■ **Assignment**
Could you say how many lines below contain the word "energy"? Give the number with no other text.

Saved data entries:
:::::
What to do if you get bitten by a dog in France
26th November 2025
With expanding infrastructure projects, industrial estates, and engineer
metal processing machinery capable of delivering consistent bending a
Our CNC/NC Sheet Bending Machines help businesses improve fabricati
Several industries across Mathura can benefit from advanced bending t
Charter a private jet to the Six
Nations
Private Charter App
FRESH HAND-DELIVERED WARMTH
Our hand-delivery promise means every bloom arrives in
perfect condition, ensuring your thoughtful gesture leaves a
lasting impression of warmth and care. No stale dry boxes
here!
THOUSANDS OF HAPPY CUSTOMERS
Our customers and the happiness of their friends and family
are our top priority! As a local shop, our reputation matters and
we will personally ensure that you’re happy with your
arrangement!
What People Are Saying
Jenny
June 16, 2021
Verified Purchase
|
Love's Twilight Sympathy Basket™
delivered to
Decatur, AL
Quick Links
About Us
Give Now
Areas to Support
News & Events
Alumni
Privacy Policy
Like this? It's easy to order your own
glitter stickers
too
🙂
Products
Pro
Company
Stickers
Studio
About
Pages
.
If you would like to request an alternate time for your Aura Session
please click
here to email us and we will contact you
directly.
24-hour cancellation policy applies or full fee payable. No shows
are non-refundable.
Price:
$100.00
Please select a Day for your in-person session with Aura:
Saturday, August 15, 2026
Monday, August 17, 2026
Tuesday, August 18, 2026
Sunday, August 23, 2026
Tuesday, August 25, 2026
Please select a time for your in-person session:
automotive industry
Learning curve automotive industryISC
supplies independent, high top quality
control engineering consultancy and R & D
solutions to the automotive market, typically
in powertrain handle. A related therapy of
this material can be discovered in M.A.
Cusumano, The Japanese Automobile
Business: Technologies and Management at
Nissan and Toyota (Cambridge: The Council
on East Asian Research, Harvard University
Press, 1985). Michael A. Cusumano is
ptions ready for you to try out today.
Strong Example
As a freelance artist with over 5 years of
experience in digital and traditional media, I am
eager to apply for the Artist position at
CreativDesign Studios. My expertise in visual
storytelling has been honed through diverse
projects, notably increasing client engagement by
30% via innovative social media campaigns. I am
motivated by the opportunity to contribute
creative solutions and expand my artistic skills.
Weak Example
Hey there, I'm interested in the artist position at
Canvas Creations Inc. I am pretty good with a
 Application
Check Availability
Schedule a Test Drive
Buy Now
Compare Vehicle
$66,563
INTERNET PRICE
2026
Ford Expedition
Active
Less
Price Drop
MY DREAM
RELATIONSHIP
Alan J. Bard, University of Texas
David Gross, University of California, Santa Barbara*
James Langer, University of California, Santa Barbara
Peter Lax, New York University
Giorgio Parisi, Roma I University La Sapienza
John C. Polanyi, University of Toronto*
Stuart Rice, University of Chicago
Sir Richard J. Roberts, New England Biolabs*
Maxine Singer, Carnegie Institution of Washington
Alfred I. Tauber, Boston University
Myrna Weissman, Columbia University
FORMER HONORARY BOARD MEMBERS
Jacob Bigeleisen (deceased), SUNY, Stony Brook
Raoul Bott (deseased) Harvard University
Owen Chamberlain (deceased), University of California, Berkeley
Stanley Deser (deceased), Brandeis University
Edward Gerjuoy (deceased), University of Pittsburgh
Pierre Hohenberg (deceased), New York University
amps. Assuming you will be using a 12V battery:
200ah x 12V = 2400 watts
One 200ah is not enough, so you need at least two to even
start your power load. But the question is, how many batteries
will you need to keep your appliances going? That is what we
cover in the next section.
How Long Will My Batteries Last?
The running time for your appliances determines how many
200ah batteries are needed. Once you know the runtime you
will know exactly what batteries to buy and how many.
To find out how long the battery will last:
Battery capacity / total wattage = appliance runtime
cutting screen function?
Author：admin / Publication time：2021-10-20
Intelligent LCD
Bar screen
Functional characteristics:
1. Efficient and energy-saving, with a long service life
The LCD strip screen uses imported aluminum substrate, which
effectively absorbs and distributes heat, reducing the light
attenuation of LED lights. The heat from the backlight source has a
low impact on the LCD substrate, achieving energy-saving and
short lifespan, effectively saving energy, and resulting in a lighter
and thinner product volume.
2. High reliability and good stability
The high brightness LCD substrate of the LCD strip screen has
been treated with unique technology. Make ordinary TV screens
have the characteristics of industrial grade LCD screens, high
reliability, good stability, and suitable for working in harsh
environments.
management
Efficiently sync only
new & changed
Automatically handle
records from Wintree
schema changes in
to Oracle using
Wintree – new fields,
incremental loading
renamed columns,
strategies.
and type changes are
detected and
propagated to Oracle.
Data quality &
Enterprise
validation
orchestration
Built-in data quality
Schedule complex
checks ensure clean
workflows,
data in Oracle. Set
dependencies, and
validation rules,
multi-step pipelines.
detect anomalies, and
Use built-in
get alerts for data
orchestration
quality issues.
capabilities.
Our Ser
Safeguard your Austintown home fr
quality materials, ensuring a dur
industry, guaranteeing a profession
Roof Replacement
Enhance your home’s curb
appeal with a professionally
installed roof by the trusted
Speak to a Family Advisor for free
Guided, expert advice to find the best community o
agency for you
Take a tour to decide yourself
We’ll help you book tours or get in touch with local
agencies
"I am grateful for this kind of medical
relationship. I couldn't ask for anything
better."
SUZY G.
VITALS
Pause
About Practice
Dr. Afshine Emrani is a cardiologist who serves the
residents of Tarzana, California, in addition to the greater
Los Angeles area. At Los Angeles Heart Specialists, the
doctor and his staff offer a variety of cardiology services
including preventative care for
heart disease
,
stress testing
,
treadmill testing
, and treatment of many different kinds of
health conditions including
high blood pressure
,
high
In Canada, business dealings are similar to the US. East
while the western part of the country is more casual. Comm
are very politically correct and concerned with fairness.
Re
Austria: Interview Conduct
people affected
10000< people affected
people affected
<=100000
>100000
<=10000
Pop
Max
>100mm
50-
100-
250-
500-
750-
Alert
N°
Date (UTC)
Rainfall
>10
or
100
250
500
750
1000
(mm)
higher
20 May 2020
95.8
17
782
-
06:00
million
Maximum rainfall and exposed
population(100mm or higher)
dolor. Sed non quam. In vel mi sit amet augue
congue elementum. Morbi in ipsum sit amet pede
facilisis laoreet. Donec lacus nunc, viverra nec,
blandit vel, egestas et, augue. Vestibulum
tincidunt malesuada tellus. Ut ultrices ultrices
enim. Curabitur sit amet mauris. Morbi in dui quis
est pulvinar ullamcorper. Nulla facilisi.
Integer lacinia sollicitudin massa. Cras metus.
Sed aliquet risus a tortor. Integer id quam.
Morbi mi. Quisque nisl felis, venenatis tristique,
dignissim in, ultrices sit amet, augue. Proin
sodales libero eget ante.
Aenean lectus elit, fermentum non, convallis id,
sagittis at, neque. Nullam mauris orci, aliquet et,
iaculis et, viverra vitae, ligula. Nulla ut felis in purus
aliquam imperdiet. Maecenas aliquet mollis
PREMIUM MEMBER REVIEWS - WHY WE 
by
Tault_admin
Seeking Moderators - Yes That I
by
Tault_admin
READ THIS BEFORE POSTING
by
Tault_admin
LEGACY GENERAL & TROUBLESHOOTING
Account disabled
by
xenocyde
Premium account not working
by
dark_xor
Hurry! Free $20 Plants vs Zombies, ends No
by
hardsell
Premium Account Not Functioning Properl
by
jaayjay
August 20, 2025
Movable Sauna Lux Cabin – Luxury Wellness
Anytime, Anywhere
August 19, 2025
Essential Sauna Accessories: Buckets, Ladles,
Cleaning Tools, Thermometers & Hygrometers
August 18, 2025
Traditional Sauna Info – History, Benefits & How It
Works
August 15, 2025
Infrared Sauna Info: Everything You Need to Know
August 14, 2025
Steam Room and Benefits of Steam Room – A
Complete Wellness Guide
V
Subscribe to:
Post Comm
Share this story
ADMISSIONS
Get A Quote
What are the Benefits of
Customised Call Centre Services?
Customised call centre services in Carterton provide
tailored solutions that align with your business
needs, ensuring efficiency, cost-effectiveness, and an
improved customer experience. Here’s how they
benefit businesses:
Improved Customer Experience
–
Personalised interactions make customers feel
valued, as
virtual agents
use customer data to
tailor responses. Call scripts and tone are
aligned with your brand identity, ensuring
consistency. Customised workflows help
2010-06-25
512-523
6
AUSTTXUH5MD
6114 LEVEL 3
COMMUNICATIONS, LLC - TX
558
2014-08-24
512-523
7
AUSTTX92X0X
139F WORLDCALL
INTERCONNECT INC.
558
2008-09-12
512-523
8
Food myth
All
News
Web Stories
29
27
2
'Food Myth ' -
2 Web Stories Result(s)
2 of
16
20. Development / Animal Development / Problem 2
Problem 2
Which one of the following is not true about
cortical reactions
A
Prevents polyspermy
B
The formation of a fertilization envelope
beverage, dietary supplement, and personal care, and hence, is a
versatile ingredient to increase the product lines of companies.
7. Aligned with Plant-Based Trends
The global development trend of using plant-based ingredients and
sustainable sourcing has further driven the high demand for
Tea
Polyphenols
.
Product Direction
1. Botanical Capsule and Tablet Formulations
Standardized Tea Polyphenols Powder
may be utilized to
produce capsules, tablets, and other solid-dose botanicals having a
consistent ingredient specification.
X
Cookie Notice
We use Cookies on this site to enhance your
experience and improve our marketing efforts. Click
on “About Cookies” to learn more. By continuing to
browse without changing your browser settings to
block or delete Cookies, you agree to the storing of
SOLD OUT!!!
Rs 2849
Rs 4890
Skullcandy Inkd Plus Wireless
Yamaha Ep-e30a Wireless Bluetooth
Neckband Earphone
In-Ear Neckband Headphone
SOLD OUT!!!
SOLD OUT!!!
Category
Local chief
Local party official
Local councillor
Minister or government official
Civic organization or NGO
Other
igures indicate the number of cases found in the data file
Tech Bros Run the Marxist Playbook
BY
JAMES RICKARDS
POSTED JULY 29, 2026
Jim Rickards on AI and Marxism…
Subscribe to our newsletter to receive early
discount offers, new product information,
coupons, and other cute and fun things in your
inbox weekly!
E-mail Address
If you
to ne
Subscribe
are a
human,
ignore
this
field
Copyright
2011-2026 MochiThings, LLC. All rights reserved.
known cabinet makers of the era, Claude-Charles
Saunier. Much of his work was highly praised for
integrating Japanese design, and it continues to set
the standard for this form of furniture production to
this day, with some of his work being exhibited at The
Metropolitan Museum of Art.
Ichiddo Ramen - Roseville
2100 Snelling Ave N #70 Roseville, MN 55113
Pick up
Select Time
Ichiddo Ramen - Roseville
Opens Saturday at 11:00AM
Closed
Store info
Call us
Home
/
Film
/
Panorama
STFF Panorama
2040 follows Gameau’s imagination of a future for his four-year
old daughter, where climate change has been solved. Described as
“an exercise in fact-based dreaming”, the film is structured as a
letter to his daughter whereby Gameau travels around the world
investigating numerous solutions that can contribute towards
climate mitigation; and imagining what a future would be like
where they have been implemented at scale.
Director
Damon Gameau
:::::
■ **Exercise output**
3